### EXTRACTED RECORDS

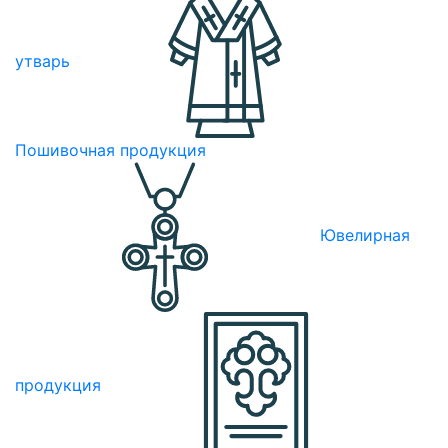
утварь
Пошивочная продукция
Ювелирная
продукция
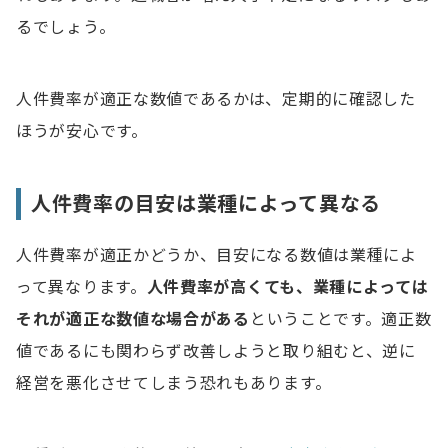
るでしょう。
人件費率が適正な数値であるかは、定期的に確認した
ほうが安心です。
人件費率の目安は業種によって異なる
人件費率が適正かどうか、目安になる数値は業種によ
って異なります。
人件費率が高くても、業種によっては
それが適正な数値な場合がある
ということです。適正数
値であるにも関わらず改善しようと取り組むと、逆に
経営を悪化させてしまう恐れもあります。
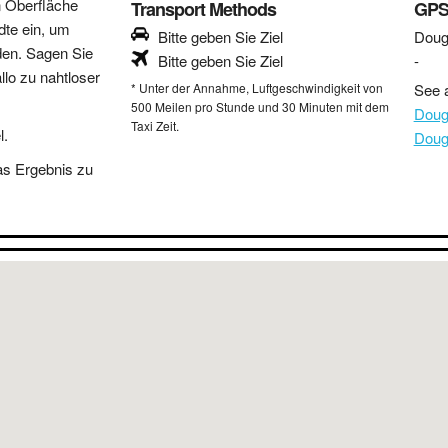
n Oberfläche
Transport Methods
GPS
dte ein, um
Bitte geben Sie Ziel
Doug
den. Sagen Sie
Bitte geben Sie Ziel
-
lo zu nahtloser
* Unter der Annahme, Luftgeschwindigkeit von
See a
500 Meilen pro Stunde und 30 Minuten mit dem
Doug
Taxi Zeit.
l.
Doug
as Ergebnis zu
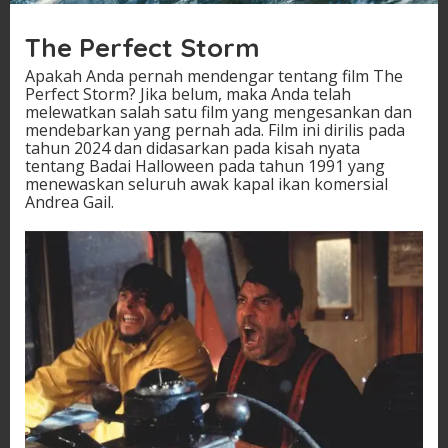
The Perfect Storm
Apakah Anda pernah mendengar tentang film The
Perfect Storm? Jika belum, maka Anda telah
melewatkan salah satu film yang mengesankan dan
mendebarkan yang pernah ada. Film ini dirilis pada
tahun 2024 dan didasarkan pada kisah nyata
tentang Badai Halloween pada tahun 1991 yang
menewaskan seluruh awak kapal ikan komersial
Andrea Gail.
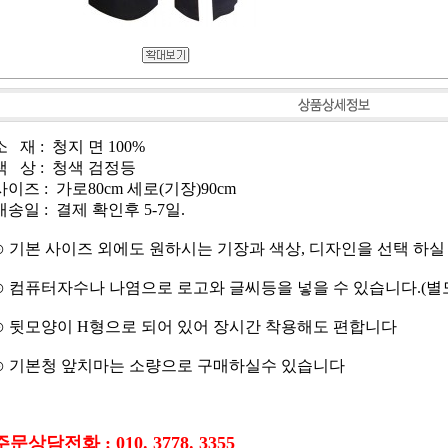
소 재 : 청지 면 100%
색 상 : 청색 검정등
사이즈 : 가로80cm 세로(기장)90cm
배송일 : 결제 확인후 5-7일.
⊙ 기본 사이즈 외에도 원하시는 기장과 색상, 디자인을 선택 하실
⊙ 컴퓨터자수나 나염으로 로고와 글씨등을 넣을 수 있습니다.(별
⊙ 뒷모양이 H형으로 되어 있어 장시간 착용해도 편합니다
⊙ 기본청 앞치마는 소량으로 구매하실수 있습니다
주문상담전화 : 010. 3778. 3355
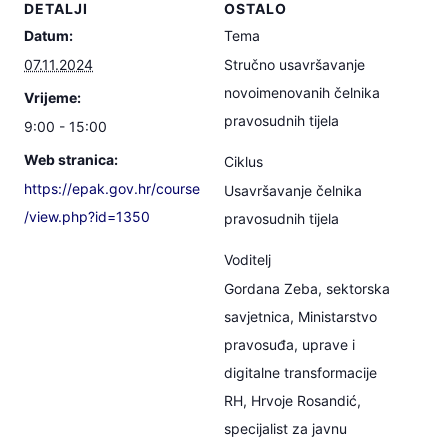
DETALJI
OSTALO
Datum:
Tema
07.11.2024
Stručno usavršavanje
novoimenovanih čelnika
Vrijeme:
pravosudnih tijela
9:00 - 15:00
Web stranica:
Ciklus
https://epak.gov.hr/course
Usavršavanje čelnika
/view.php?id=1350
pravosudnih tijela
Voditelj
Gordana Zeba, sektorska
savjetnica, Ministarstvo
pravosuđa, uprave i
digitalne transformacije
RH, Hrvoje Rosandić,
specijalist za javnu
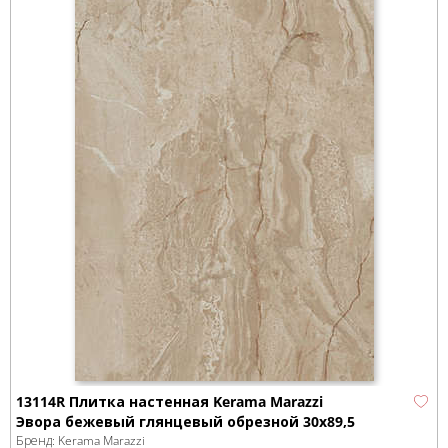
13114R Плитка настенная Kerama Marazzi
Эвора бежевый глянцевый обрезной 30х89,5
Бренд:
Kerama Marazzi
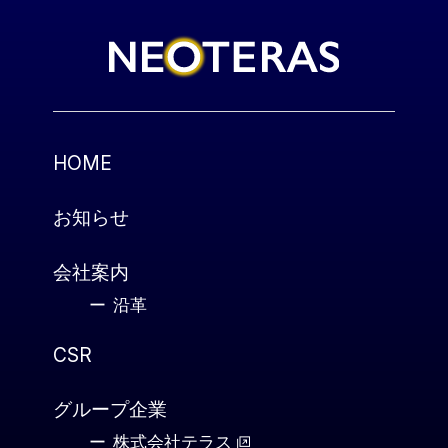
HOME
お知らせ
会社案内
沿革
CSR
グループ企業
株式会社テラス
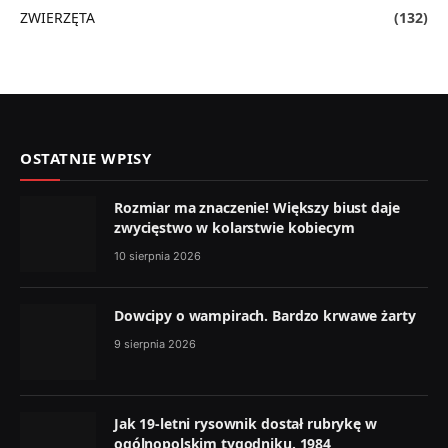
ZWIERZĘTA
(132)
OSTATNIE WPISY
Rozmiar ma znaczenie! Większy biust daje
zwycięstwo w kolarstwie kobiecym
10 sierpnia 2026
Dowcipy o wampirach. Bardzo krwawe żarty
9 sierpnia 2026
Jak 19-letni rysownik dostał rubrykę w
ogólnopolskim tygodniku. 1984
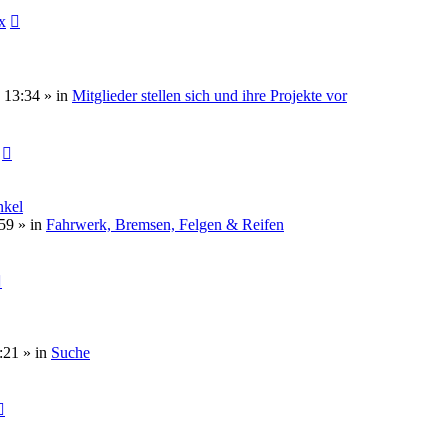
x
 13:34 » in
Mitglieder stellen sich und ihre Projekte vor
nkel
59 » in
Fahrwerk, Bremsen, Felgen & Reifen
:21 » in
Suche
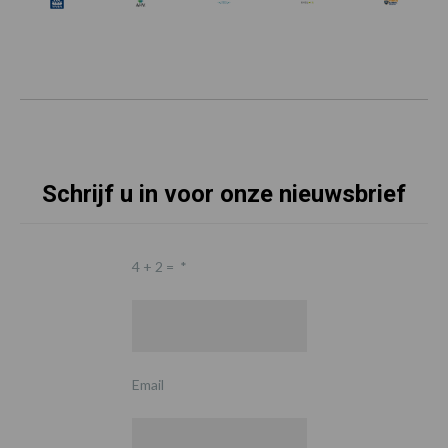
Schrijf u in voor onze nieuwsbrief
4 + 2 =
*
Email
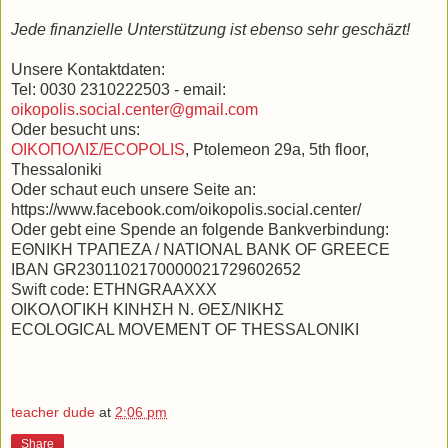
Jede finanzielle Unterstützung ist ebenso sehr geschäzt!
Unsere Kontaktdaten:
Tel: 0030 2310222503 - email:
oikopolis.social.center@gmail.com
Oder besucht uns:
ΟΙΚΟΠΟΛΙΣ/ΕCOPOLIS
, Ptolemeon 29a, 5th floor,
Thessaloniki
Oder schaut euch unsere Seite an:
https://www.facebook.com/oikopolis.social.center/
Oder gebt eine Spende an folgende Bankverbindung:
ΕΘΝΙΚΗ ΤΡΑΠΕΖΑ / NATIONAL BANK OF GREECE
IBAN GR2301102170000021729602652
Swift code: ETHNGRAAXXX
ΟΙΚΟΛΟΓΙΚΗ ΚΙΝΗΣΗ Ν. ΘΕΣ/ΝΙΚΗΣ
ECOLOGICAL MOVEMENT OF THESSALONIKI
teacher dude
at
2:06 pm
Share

######

REQUIREMENT: Copy here each line of the preceding records with "social" in it.

COMPLETED EXERCISE:
oikopolis.social.center@gmail.com
https://www.facebook.com/oikopolis.social.center/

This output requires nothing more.